Transforming waste into biochar could help make cities greener, cleaner, and more beautiful.

Most major cities are racing to become cleaner, cooler, and more sustainable. However, most solutions only address one problem at a time. A new paper suggests that a low-tech, high-impact material could double, triple, or even quadruple the tasks in addressing climate change in cities: biochar.

 

Created by burning organic waste under low-oxygen conditions, biochar locks carbon in a stable form and can be incorporated into everything from sidewalks to plant pots.

Based on projects in New York, Singapore, Beijing, Alexandria, and Tokyo, the authors outline a practical guide to incorporating biochar into urban life.

 

From waste to toolkits

The story of the origin of biochar is designed around a circular economy. Feed it agricultural waste, green waste, food scraps, even some industrial byproducts, and you get a porous, carbon-rich solid that can last for decades to centuries.

That sustainability is crucial. Instead of letting organic waste rot in landfills and release methane, carbon is safely stored in a material that can actually improve the city's infrastructure and ecosystem.

Clean the air, starting with asphalt.

If asphalt is the city's asphalt lungs, then it's "coughing." During heatwaves and road resurfacing, the pavement releases volatile organic compounds, increasing smog and harming health.

The paper highlights laboratory and pilot studies showing that engineered biochar, particularly those with a large surface area or specific mineral signatures, can absorb significant amounts of these emissions.

In some tests, biochar captured up to 76% of VOCs released from asphalt. By mixing biochar into sealants or subbases, you not only minimize pollution, but you can also extend the lifespan of the pavement by buffering thermal stress and oxidation.

Carbon-storing concrete

Construction is another clear objective. Mixed into cement and concrete, biochar acts as a micro-support structure.

 

Its reactive surfaces promote carbonization reactions within the matrix, helping to retain CO2 while improving strength and stiffness.

If done correctly, this would turn buildings and bridges into slow-acting and steady carbon sinks.

Advantages: better crack resistance and moisture management, but these are two weaknesses for structures in hot, humid climates or coastal areas .

Greener land, bountiful harvests.

Urban soils are often compacted and depleted.

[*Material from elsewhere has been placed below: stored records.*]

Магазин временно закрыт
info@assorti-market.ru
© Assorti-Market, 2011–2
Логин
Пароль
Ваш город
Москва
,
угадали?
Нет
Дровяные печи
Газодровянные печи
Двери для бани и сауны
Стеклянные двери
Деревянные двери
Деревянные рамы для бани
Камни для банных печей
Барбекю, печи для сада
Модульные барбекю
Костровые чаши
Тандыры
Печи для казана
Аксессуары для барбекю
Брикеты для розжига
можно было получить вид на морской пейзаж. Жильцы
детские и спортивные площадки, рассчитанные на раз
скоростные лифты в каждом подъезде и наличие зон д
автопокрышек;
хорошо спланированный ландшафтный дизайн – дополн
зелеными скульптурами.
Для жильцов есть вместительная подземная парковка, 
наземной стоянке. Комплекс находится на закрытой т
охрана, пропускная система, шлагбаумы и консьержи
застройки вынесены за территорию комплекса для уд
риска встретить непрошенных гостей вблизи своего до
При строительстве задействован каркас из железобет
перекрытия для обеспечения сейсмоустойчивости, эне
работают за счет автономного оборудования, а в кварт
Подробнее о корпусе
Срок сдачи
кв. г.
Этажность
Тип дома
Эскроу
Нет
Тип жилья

The honeycomb-like pores of biochar help reverse this by opening up space for air and water, retaining nutrients, and creating a habitat for microorganisms.

The article points to field trials showing that combining biochar with organic fertilizer significantly increased productivity, including a 50% increase in chili yields on degraded land plots.

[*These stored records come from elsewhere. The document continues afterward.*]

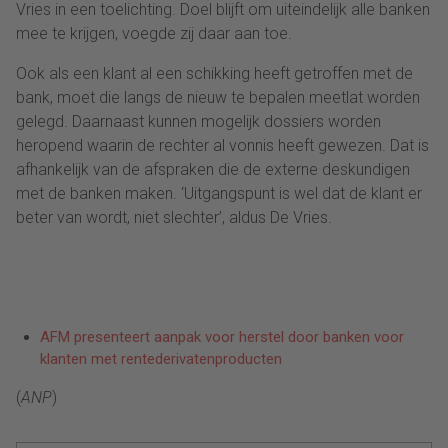
Vries in een toelichting. Doel blijft om uiteindelijk alle banken
mee te krijgen, voegde zij daar aan toe.
Ook als een klant al een schikking heeft getroffen met de
bank, moet die langs de nieuw te bepalen meetlat worden
gelegd. Daarnaast kunnen mogelijk dossiers worden
heropend waarin de rechter al vonnis heeft gewezen. Dat is
afhankelijk van de afspraken die de externe deskundigen
met de banken maken. ‘Uitgangspunt is wel dat de klant er
beter van wordt, niet slechter’, aldus De Vries.
AFM presenteert aanpak voor herstel door banken voor
klanten met rentederivatenproducten
(
ANP
)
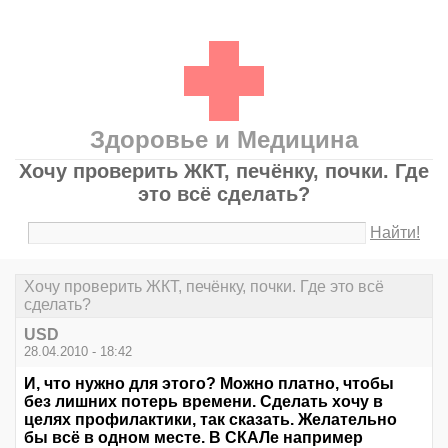
Здоровье и Медицина
Хочу проверить ЖКТ, печёнку, почки. Где
это всё сделать?
Найти!
Хочу проверить ЖКТ, печёнку, почки. Где это всё
сделать?
USD
28.04.2010 - 18:42
И, что нужно для этого? Можно платно, чтобы
без лишних потерь времени. Сделать хочу в
целях профилактики, так сказать. Желательно
бы всё в одном месте. В СКАЛе например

For urban farms, street trees, and small parks, this means healthier plants with less watering and fertilizer.

Cleaner water with biochar

In terms of water quality, biochar stands out as an adaptable filter medium. Its surface chemistry can be tuned to bind to heavy metals, dyes, nutrient pollutants, and a growing list of "emerging pollutants" such as PFAS.

In the reported systems, the biochar filter removed over 70% of dissolved lead and up to 95% of dye contaminants.

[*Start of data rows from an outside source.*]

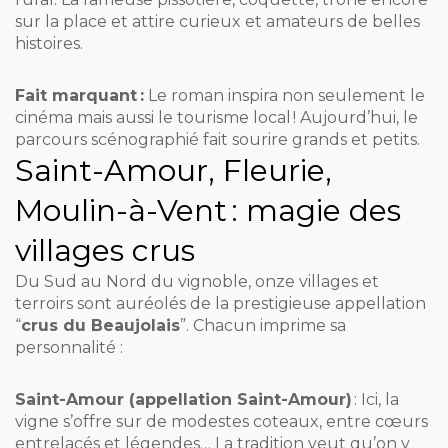
sur la place et attire curieux et amateurs de belles
histoires.
Fait marquant :
Le roman inspira non seulement le
cinéma mais aussi le tourisme local ! Aujourd’hui, le
parcours scénographié fait sourire grands et petits.
Saint-Amour, Fleurie,
Moulin-à-Vent : magie des
villages crus
Du Sud au Nord du vignoble, onze villages et
terroirs sont auréolés de la prestigieuse appellation
“
crus du Beaujolais
”. Chacun imprime sa
personnalité :
Saint-Amour (appellation Saint-Amour)
: Ici, la
vigne s’offre sur de modestes coteaux, entre cœurs
entrelacés et légendes… La tradition veut qu’on y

Biochar also plays a crucial role in anaerobic digesters, where the addition of small amounts has increased methane production by more than 27%, improving energy recovery from organic waste streams.

Biochar helps reduce urban heat.

The distinguishing feature of this approach is the vast scope of the case studies. In New York, soil supplemented with biochar is being tested under street trees to improve rainwater infiltration and survival.

Singapore is piloting the use of biochar on green roofs and raised beds to reduce heat and clean up runoff.

 

Beijing and Tokyo are experimenting with construction mixes and roads that convert waste into biochar to ease landfill pressure. Alexandria is researching biochar to improve irrigation efficiency and soil reclamation amid water scarcity.

Many different cities use the same model: starting with waste, transforming it locally, redeploying it into the building structure, and "greening" the city.

Not all biochar is the same.

Despite its promise, the authors are also clear about the hurdles. Not all biochar is the same. Input materials, pyrolysis temperatures, and processing method choices can produce very different materials. Without standards, results will vary and confidence will be compromised.

Economics is also important: cities will need procurement guidelines, specifications, and incentives that encourage carbon sequestration and associated benefits, not just the lowest upfront cost.

While small incinerators are well-suited for pilot projects, urban-scale impacts require modular, reliable production that connects to municipal waste streams.

Biochar for climate-smart cities

Biochar connects many urban goals. It helps remove carbon from the air, pollutants from lungs and waterways, water in the soil, and enhances the durability of structures.

Integrating biochar into circular economy plans – procuring it in public works, designating it in green infrastructure, connecting it to waste and water treatment utilities – will give you a double benefit: lower emissions, cleaner neighborhoods, more sustainable infrastructure, and a healthier urban ecosystem.

Cities lack the tools to meet all these requirements. Biochar won't replace clean energy or better public transportation, but as a materials strategy, it's incredibly versatile.

With smart standards and supportive policies, this porous black powder could become the silent "backbone" of climate-resilient urban design.

The research was published in the journal Biochar X.